In order to load the PDB, type the below command −

from Bio.PDB import *

Protein Structure File Formats

The PDB distributes protein structures in three different formats −

  • The XML-based file format which is not supported by Biopython
  • The pdb file format, which is a specially formatted text file
  • PDBx/mmCIF files format

PDB files distributed by the Protein Data Bank may contain formatting errors that make them ambiguous or difficult to parse. The Bio.PDB module attempts to deal with these errors automatically.

The Bio.PDB module implements two different parsers, one is mmCIF format and second one is pdb format.

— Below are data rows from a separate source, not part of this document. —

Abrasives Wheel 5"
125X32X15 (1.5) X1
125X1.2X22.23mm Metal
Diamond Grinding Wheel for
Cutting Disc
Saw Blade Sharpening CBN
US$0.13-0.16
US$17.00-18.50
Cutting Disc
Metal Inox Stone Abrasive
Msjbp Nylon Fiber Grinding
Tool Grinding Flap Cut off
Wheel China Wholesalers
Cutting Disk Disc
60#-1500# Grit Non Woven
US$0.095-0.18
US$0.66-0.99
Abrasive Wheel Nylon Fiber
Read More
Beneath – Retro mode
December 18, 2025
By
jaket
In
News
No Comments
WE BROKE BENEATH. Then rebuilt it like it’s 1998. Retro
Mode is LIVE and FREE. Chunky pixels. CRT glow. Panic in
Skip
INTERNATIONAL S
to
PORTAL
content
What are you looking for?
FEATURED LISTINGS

Let us learn how to parser each of the format in detail −

mmCIF Parser

Let us download an example database in mmCIF format from pdb server using the below command −

>>> pdbl = PDBList() 
>>> pdbl.retrieve_pdb_file('2FAT', pdir = '.', file_format = 'mmCif')

This will download the specified file (2fat.cif) from the server and store it in the current working directory.

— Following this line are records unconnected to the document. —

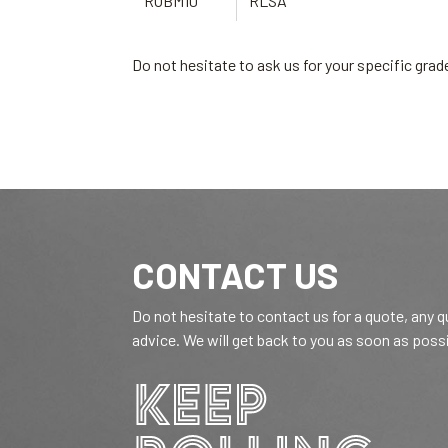
ROBM10
RLSA
Do not hesitate to ask us for your specific gr
CONTACT US
Do not hesitate to contact us for a quote, any 
advice. We will get back to you as soon as poss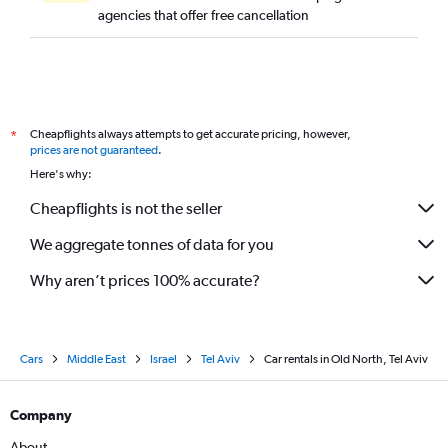
agencies that offer free cancellation
Cheapflights always attempts to get accurate pricing, however,
*
prices are not guaranteed
.
Here's why:
Cheapflights is not the seller
We aggregate tonnes of data for you
Why aren’t prices 100% accurate?
Cars
Middle East
Israel
Tel Aviv
Car rentals in Old North, Tel Aviv
Company
About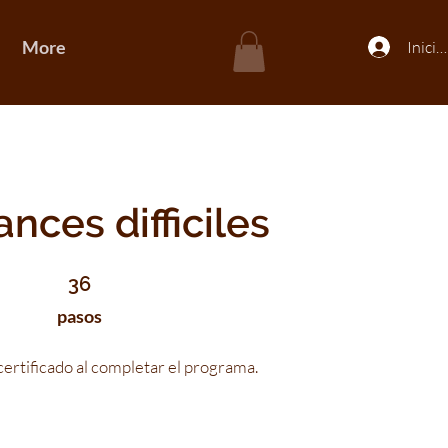
More
Inicia
nces difficiles
36 pasos
36
pasos
ertificado al completar el programa.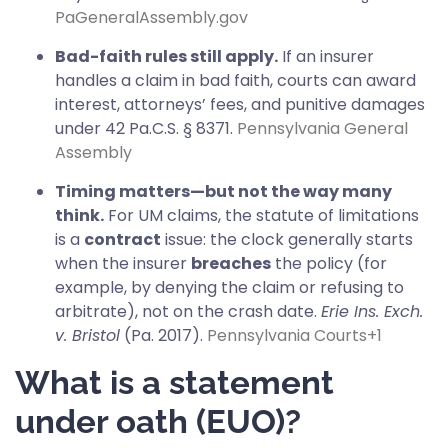
PaGeneralAssembly.gov
Bad-faith rules still apply.
If an insurer
handles a claim in bad faith, courts can award
interest, attorneys’ fees, and punitive damages
under 42 Pa.C.S. § 8371.
Pennsylvania General
Assembly
Timing matters—but not the way many
think.
For UM claims, the statute of limitations
is a
contract
issue: the clock generally starts
when the insurer
breaches
the policy (for
example, by denying the claim or refusing to
arbitrate), not on the crash date.
Erie Ins. Exch.
v. Bristol
(Pa. 2017).
Pennsylvania Courts
+1
What is a statement
under oath (EUO)?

Here, PDBList provides options to list and download files from online PDB FTP server. retrieve_pdb_file method needs the name of the file to be downloaded without extension. retrieve_pdb_file also have option to specify download directory, pdir and format of the file, file_format. The possible values of file format are as follows −

  • “mmCif” (default, PDBx/mmCif file)
  • “pdb” (format PDB)
  • “xml” (PMDML/XML format)
  • “mmtf” (highly compressed)
  • “bundle” (PDB formatted archive for large structure)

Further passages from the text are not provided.